From the start, the work runs inside a platform IT already governs — with secure connections, user permissions, audit trails, and deployment controls built into the lifecycle. By the time the agent is ready for production, IT isn't reviewing a workaround. They're reviewing something that already operates within the policies and controls they put in place from day one.

The procurement manager builds the agent. It runs on live data. IT approves it. It handles 2,000 suppliers. She inspects the output weekly and tunes the logic when conditions change. At 3 a.m. on a public holiday, the agent makes the calls she would have made.

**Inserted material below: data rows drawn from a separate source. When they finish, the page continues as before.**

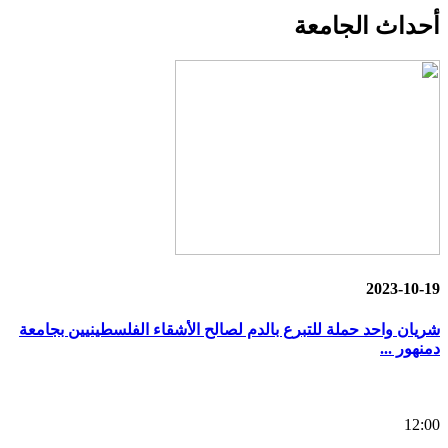
أحداث
الجامعة
2023-10-19
شريان واحد حملة للتبرع بالدم لصالح الأشقاء الفلسطينيين بجامعة
دمنهور ...
12:00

From one agent to a system

Vendor requalification is one process at one company. Once it works, the question changes from whether AI can run a process to being which one is next. E2A is built for that. Multi-agent orchestration coordinates workflows where several agents, models, and human checkpoints work together, across an entire ecosystem. Lifecycle management keeps every agent visible, evaluated, and accountable.

This is the shift we think matters. AI as a productivity layer made individuals slightly faster. AI as an operating layer that turns expert judgment into reliable, governed decisions at enterprise scale changes how enterprises run.